→ Records for the task
☆ ☆ ☆ ☆
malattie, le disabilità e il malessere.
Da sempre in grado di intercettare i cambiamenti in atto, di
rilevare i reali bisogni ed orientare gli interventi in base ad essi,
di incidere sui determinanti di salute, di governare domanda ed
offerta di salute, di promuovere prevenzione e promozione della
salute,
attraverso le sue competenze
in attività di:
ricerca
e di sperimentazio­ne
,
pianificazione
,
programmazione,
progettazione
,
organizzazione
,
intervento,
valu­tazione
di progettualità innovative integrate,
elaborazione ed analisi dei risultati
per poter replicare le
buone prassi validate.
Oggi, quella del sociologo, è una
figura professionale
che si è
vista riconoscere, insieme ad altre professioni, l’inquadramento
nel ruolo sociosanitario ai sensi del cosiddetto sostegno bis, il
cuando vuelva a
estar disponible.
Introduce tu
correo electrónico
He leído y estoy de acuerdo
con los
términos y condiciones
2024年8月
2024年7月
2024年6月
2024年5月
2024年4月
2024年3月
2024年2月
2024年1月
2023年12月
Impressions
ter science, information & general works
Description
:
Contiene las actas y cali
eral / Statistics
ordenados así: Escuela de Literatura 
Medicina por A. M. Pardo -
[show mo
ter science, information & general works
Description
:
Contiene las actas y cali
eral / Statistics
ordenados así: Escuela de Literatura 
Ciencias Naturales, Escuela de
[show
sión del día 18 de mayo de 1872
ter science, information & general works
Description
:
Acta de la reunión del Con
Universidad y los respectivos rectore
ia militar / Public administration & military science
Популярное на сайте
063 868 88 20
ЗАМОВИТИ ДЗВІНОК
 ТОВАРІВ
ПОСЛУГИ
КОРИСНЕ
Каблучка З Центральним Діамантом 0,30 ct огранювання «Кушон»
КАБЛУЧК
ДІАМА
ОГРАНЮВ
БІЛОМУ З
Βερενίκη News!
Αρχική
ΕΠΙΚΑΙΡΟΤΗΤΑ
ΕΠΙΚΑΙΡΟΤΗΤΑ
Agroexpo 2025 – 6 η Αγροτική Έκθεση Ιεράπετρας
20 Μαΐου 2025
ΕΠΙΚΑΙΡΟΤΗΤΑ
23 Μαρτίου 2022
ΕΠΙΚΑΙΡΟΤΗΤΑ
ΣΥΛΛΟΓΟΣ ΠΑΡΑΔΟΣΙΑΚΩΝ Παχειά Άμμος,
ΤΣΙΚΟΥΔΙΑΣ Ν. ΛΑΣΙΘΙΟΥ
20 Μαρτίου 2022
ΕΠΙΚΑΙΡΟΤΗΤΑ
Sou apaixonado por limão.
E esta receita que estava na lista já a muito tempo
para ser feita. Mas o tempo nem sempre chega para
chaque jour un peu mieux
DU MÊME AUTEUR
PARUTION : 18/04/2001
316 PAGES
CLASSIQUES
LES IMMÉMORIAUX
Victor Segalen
☆ ☆ ☆ ☆
→ Try it
Everything in the listing is to be restated exactly.

→ Solution for this exercise
malattie, le disabilità e il malessere.
Da sempre in grado di intercettare i cambiamenti in atto, di
rilevare i reali bisogni ed orientare gli interventi in base ad essi,
di incidere sui determinanti di salute, di governare domanda ed
offerta di salute, di promuovere prevenzione e promozione della
salute,
attraverso le sue competenze
in attività di:
ricerca
e di sperimentazio­ne
,
pianificazione
,
programmazione,
progettazione
,
organizzazione
,
intervento,
valu­tazione
di progettualità innovative integrate,
elaborazione ed analisi dei risultati
per poter replicare le
buone prassi validate.
Oggi, quella del sociologo, è una
figura professionale
che si è
vista riconoscere, insieme ad altre professioni, l’inquadramento
nel ruolo sociosanitario ai sensi del cosiddetto sostegno bis, il
cuando vuelva a
estar disponible.
Introduce tu
correo electrónico
He leído y estoy de acuerdo
con los
términos y condiciones
2024年8月
2024年7月
2024年6月
2024年5月
2024年4月
2024年3月
2024年2月
2024年1月
2023年12月
Impressions
ter science, information & general works
Description
:
Contiene las actas y cali
eral / Statistics
ordenados así: Escuela de Literatura 
Medicina por A. M. Pardo -
[show mo
ter science, information & general works
Description
:
Contiene las actas y cali
eral / Statistics
ordenados así: Escuela de Literatura 
Ciencias Naturales, Escuela de
[show
sión del día 18 de mayo de 1872
ter science, information & general works
Description
:
Acta de la reunión del Con
Universidad y los respectivos rectore
ia militar / Public administration & military science
Популярное на сайте
063 868 88 20
ЗАМОВИТИ ДЗВІНОК
 ТОВАРІВ
ПОСЛУГИ
КОРИСНЕ
Каблучка З Центральним Діамантом 0,30 ct огранювання «Кушон»
КАБЛУЧК
ДІАМА
ОГРАНЮВ
БІЛОМУ З
Βερενίκη News!
Αρχική
ΕΠΙΚΑΙΡΟΤΗΤΑ
ΕΠΙΚΑΙΡΟΤΗΤΑ
Agroexpo 2025 – 6 η Αγροτική Έκθεση Ιεράπετρας
20 Μαΐου 2025
ΕΠΙΚΑΙΡΟΤΗΤΑ
23 Μαρτίου 2022
ΕΠΙΚΑΙΡΟΤΗΤΑ
ΣΥΛΛΟΓΟΣ ΠΑΡΑΔΟΣΙΑΚΩΝ Παχειά Άμμος,
ΤΣΙΚΟΥΔΙΑΣ Ν. ΛΑΣΙΘΙΟΥ
20 Μαρτίου 2022
ΕΠΙΚΑΙΡΟΤΗΤΑ
Sou apaixonado por limão.
E esta receita que estava na lista já a muito tempo
para ser feita. Mas o tempo nem sempre chega para
chaque jour un peu mieux
DU MÊME AUTEUR
PARUTION : 18/04/2001
316 PAGES
CLASSIQUES
LES IMMÉMORIAUX
Victor Segalen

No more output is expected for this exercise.